### What to work on
Check every line of the data below for the word "badge". Copy the ones that have it.

### The records

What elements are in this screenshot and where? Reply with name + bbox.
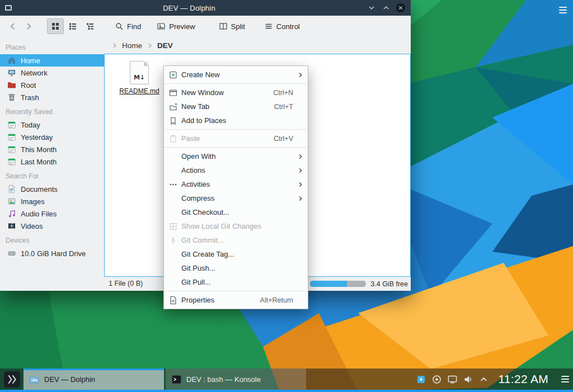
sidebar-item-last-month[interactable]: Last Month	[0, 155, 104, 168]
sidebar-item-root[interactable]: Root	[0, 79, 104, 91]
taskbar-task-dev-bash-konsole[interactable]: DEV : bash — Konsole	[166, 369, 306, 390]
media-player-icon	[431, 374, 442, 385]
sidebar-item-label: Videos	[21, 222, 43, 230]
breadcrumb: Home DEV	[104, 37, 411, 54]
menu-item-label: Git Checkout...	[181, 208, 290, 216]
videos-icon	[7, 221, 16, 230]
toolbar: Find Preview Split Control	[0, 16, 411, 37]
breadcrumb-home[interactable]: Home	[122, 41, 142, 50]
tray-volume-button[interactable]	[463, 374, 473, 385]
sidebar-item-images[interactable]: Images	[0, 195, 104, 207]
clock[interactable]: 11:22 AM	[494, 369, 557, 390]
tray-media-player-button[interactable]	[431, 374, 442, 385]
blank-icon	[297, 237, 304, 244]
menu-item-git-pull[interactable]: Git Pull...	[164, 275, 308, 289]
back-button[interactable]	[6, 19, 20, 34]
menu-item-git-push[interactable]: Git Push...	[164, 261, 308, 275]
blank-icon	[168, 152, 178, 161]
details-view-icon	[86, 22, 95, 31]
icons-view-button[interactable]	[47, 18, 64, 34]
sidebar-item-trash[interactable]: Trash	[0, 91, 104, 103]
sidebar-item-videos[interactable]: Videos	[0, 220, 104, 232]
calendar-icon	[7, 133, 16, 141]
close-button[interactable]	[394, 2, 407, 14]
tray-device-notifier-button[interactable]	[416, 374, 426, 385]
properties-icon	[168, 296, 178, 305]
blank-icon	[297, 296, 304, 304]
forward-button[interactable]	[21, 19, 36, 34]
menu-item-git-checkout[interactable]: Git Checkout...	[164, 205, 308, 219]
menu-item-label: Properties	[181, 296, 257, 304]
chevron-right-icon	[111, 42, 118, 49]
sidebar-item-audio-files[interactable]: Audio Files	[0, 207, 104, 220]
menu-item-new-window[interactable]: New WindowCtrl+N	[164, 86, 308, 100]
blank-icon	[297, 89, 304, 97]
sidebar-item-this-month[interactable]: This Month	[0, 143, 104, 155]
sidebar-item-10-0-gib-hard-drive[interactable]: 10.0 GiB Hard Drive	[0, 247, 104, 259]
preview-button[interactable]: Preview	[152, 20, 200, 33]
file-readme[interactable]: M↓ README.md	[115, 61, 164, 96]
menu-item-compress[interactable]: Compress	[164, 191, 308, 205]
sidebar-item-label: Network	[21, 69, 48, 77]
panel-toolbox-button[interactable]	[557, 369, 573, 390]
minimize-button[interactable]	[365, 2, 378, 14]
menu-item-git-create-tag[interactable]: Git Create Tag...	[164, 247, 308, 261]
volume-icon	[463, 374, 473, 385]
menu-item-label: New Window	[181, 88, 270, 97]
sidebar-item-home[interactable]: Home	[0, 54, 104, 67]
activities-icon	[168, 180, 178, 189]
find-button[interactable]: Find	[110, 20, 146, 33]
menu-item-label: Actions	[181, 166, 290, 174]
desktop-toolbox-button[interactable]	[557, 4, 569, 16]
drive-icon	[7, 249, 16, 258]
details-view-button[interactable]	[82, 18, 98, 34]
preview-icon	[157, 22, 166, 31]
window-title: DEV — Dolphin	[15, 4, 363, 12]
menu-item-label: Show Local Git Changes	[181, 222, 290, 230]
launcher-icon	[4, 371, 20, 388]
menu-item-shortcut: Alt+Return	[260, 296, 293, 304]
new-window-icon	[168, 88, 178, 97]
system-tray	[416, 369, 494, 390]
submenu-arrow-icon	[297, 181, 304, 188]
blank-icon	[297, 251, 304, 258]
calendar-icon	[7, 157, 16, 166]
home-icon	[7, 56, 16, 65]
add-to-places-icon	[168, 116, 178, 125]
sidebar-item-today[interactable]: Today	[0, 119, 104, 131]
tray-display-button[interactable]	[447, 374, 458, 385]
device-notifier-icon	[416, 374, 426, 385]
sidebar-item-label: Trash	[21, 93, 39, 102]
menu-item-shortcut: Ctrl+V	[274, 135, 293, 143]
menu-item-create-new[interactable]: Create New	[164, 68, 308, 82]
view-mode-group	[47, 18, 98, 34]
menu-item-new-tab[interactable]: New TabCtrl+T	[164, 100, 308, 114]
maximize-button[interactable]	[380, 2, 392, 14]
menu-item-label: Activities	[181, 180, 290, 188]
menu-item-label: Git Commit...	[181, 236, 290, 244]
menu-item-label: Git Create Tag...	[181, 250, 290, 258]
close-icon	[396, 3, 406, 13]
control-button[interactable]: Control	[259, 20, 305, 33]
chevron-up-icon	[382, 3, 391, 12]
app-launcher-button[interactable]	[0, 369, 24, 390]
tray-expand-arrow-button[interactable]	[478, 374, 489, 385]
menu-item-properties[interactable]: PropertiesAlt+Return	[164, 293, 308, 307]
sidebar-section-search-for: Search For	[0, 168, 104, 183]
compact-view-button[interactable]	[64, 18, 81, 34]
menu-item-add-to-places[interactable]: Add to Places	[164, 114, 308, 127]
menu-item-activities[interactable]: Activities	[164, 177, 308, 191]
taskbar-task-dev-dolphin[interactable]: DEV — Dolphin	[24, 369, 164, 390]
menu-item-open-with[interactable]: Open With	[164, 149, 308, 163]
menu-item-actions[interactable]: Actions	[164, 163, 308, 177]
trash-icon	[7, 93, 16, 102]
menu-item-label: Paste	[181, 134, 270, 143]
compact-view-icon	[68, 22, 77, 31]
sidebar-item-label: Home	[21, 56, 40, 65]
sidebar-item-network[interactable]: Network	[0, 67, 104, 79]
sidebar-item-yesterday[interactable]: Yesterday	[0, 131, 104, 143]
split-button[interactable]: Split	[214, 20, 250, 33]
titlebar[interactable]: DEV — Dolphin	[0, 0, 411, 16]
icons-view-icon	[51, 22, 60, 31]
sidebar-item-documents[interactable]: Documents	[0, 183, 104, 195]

--

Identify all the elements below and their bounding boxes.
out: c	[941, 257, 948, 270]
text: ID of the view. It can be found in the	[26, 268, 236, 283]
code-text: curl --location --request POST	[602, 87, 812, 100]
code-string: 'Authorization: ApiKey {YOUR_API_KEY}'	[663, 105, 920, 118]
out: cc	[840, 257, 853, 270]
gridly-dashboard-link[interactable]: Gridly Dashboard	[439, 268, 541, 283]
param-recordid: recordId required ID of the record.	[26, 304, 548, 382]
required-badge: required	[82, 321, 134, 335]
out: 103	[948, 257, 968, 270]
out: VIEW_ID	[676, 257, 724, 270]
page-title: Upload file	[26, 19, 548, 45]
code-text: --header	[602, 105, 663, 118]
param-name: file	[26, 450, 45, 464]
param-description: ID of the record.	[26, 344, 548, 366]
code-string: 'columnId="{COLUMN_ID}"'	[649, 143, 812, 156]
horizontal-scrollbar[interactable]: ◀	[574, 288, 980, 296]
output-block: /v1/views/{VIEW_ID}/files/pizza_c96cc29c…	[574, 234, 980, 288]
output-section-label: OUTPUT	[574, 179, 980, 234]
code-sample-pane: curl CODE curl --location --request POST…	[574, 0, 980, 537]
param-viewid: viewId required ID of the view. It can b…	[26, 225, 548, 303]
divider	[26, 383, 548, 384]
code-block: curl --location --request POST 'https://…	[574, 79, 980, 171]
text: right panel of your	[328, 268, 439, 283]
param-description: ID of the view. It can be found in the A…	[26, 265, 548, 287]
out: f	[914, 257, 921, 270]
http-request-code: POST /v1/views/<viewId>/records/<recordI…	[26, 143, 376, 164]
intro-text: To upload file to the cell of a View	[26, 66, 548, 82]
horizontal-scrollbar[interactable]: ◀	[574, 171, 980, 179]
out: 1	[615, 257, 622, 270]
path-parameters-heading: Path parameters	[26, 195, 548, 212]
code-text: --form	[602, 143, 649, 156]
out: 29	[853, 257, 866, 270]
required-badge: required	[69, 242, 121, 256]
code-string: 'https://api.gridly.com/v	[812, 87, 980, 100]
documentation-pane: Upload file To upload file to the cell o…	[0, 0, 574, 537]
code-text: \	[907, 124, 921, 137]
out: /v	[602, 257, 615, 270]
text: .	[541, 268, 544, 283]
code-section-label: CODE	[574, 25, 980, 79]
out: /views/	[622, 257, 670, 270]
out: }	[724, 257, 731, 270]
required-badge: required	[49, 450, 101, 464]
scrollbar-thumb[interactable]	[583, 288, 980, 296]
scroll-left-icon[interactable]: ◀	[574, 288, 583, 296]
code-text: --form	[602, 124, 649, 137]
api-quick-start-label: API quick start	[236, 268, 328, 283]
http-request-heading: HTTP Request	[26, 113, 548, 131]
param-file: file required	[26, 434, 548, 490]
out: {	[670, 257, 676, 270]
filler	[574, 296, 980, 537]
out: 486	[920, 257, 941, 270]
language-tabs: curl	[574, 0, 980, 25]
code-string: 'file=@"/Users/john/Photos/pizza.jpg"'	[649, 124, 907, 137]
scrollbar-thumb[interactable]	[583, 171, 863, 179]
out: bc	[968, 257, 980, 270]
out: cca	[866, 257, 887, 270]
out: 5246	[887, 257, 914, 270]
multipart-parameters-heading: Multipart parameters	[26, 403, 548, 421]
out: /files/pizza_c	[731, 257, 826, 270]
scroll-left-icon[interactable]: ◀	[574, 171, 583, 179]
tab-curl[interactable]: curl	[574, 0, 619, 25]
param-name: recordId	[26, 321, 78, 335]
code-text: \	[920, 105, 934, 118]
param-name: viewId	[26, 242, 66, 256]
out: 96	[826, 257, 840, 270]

### Result of this task
required-badge: required	[82, 321, 134, 335]
required-badge: required	[69, 242, 121, 256]
required-badge: required	[49, 450, 101, 464]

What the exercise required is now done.